*Work to be completed*
In the data below, count how many lines contain "General" and give that number by itself.

*Data in this exercise*

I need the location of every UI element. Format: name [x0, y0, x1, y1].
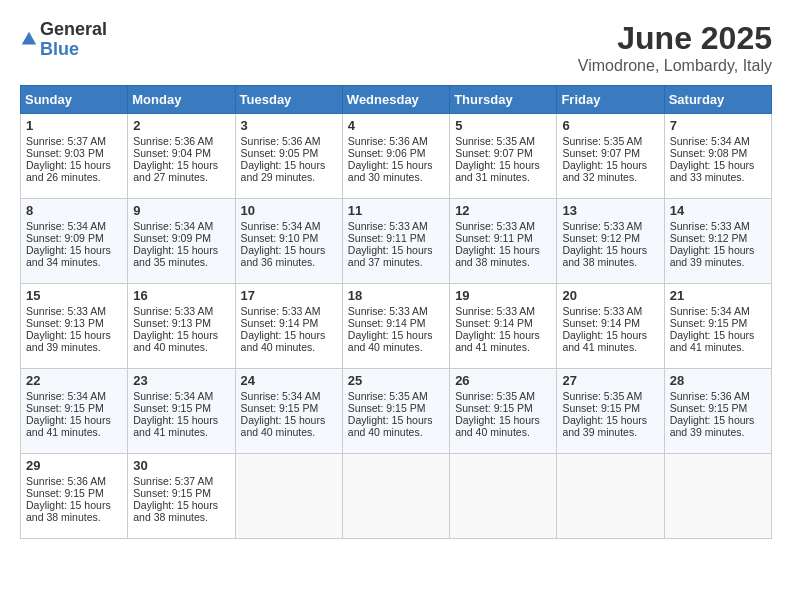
day-info: Sunrise: 5:36 AMSunset: 9:15 PMDaylight:…: [26, 475, 111, 523]
header-sunday: Sunday: [21, 86, 128, 114]
day-info: Sunrise: 5:34 AMSunset: 9:15 PMDaylight:…: [670, 305, 755, 353]
calendar-table: SundayMondayTuesdayWednesdayThursdayFrid…: [20, 85, 772, 539]
calendar-cell: 3Sunrise: 5:36 AMSunset: 9:05 PMDaylight…: [235, 114, 342, 199]
day-number: 14: [670, 203, 766, 218]
day-info: Sunrise: 5:36 AMSunset: 9:15 PMDaylight:…: [670, 390, 755, 438]
day-number: 27: [562, 373, 658, 388]
logo: General Blue: [20, 20, 107, 60]
day-number: 4: [348, 118, 444, 133]
day-number: 16: [133, 288, 229, 303]
calendar-cell: 8Sunrise: 5:34 AMSunset: 9:09 PMDaylight…: [21, 199, 128, 284]
calendar-cell: 10Sunrise: 5:34 AMSunset: 9:10 PMDayligh…: [235, 199, 342, 284]
day-info: Sunrise: 5:35 AMSunset: 9:07 PMDaylight:…: [562, 135, 647, 183]
logo-general: General: [40, 20, 107, 40]
day-number: 15: [26, 288, 122, 303]
location-title: Vimodrone, Lombardy, Italy: [578, 57, 772, 75]
week-row-1: 1Sunrise: 5:37 AMSunset: 9:03 PMDaylight…: [21, 114, 772, 199]
day-info: Sunrise: 5:33 AMSunset: 9:12 PMDaylight:…: [562, 220, 647, 268]
title-block: June 2025 Vimodrone, Lombardy, Italy: [578, 20, 772, 75]
calendar-cell: [450, 454, 557, 539]
header-tuesday: Tuesday: [235, 86, 342, 114]
calendar-cell: 30Sunrise: 5:37 AMSunset: 9:15 PMDayligh…: [128, 454, 235, 539]
day-number: 21: [670, 288, 766, 303]
logo-blue: Blue: [40, 40, 107, 60]
calendar-cell: 4Sunrise: 5:36 AMSunset: 9:06 PMDaylight…: [342, 114, 449, 199]
week-row-5: 29Sunrise: 5:36 AMSunset: 9:15 PMDayligh…: [21, 454, 772, 539]
calendar-cell: [557, 454, 664, 539]
calendar-cell: 27Sunrise: 5:35 AMSunset: 9:15 PMDayligh…: [557, 369, 664, 454]
calendar-cell: 14Sunrise: 5:33 AMSunset: 9:12 PMDayligh…: [664, 199, 771, 284]
day-info: Sunrise: 5:33 AMSunset: 9:14 PMDaylight:…: [241, 305, 326, 353]
day-number: 5: [455, 118, 551, 133]
day-info: Sunrise: 5:35 AMSunset: 9:15 PMDaylight:…: [455, 390, 540, 438]
calendar-cell: 1Sunrise: 5:37 AMSunset: 9:03 PMDaylight…: [21, 114, 128, 199]
day-info: Sunrise: 5:33 AMSunset: 9:14 PMDaylight:…: [455, 305, 540, 353]
day-number: 3: [241, 118, 337, 133]
calendar-cell: 19Sunrise: 5:33 AMSunset: 9:14 PMDayligh…: [450, 284, 557, 369]
day-number: 22: [26, 373, 122, 388]
calendar-cell: 15Sunrise: 5:33 AMSunset: 9:13 PMDayligh…: [21, 284, 128, 369]
day-number: 26: [455, 373, 551, 388]
calendar-cell: 29Sunrise: 5:36 AMSunset: 9:15 PMDayligh…: [21, 454, 128, 539]
day-info: Sunrise: 5:34 AMSunset: 9:15 PMDaylight:…: [133, 390, 218, 438]
day-number: 8: [26, 203, 122, 218]
day-number: 24: [241, 373, 337, 388]
calendar-cell: 2Sunrise: 5:36 AMSunset: 9:04 PMDaylight…: [128, 114, 235, 199]
month-title: June 2025: [578, 20, 772, 57]
day-number: 25: [348, 373, 444, 388]
calendar-cell: 21Sunrise: 5:34 AMSunset: 9:15 PMDayligh…: [664, 284, 771, 369]
calendar-cell: 16Sunrise: 5:33 AMSunset: 9:13 PMDayligh…: [128, 284, 235, 369]
day-info: Sunrise: 5:37 AMSunset: 9:03 PMDaylight:…: [26, 135, 111, 183]
week-row-4: 22Sunrise: 5:34 AMSunset: 9:15 PMDayligh…: [21, 369, 772, 454]
day-info: Sunrise: 5:33 AMSunset: 9:13 PMDaylight:…: [26, 305, 111, 353]
day-number: 19: [455, 288, 551, 303]
calendar-cell: 7Sunrise: 5:34 AMSunset: 9:08 PMDaylight…: [664, 114, 771, 199]
day-info: Sunrise: 5:33 AMSunset: 9:12 PMDaylight:…: [670, 220, 755, 268]
day-number: 10: [241, 203, 337, 218]
calendar-cell: [342, 454, 449, 539]
day-info: Sunrise: 5:34 AMSunset: 9:08 PMDaylight:…: [670, 135, 755, 183]
day-info: Sunrise: 5:33 AMSunset: 9:14 PMDaylight:…: [562, 305, 647, 353]
calendar-cell: 20Sunrise: 5:33 AMSunset: 9:14 PMDayligh…: [557, 284, 664, 369]
page-header: General Blue June 2025 Vimodrone, Lombar…: [20, 20, 772, 75]
calendar-cell: 24Sunrise: 5:34 AMSunset: 9:15 PMDayligh…: [235, 369, 342, 454]
calendar-cell: 26Sunrise: 5:35 AMSunset: 9:15 PMDayligh…: [450, 369, 557, 454]
day-info: Sunrise: 5:33 AMSunset: 9:11 PMDaylight:…: [455, 220, 540, 268]
week-row-2: 8Sunrise: 5:34 AMSunset: 9:09 PMDaylight…: [21, 199, 772, 284]
day-number: 6: [562, 118, 658, 133]
day-info: Sunrise: 5:34 AMSunset: 9:09 PMDaylight:…: [26, 220, 111, 268]
day-number: 30: [133, 458, 229, 473]
calendar-cell: 5Sunrise: 5:35 AMSunset: 9:07 PMDaylight…: [450, 114, 557, 199]
day-info: Sunrise: 5:33 AMSunset: 9:11 PMDaylight:…: [348, 220, 433, 268]
day-number: 29: [26, 458, 122, 473]
calendar-cell: 13Sunrise: 5:33 AMSunset: 9:12 PMDayligh…: [557, 199, 664, 284]
day-number: 7: [670, 118, 766, 133]
header-monday: Monday: [128, 86, 235, 114]
day-info: Sunrise: 5:34 AMSunset: 9:09 PMDaylight:…: [133, 220, 218, 268]
calendar-cell: 22Sunrise: 5:34 AMSunset: 9:15 PMDayligh…: [21, 369, 128, 454]
calendar-cell: 12Sunrise: 5:33 AMSunset: 9:11 PMDayligh…: [450, 199, 557, 284]
day-number: 1: [26, 118, 122, 133]
day-info: Sunrise: 5:33 AMSunset: 9:14 PMDaylight:…: [348, 305, 433, 353]
calendar-cell: 18Sunrise: 5:33 AMSunset: 9:14 PMDayligh…: [342, 284, 449, 369]
header-thursday: Thursday: [450, 86, 557, 114]
header-saturday: Saturday: [664, 86, 771, 114]
logo-icon: [20, 30, 38, 48]
calendar-cell: 25Sunrise: 5:35 AMSunset: 9:15 PMDayligh…: [342, 369, 449, 454]
day-number: 23: [133, 373, 229, 388]
day-number: 17: [241, 288, 337, 303]
day-info: Sunrise: 5:36 AMSunset: 9:04 PMDaylight:…: [133, 135, 218, 183]
day-info: Sunrise: 5:35 AMSunset: 9:15 PMDaylight:…: [348, 390, 433, 438]
day-info: Sunrise: 5:37 AMSunset: 9:15 PMDaylight:…: [133, 475, 218, 523]
week-row-3: 15Sunrise: 5:33 AMSunset: 9:13 PMDayligh…: [21, 284, 772, 369]
day-number: 20: [562, 288, 658, 303]
calendar-cell: [664, 454, 771, 539]
calendar-cell: 23Sunrise: 5:34 AMSunset: 9:15 PMDayligh…: [128, 369, 235, 454]
header-row: SundayMondayTuesdayWednesdayThursdayFrid…: [21, 86, 772, 114]
day-info: Sunrise: 5:34 AMSunset: 9:15 PMDaylight:…: [241, 390, 326, 438]
day-info: Sunrise: 5:33 AMSunset: 9:13 PMDaylight:…: [133, 305, 218, 353]
day-number: 11: [348, 203, 444, 218]
calendar-cell: 17Sunrise: 5:33 AMSunset: 9:14 PMDayligh…: [235, 284, 342, 369]
day-info: Sunrise: 5:35 AMSunset: 9:15 PMDaylight:…: [562, 390, 647, 438]
calendar-cell: 28Sunrise: 5:36 AMSunset: 9:15 PMDayligh…: [664, 369, 771, 454]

*Output for this exercise*
3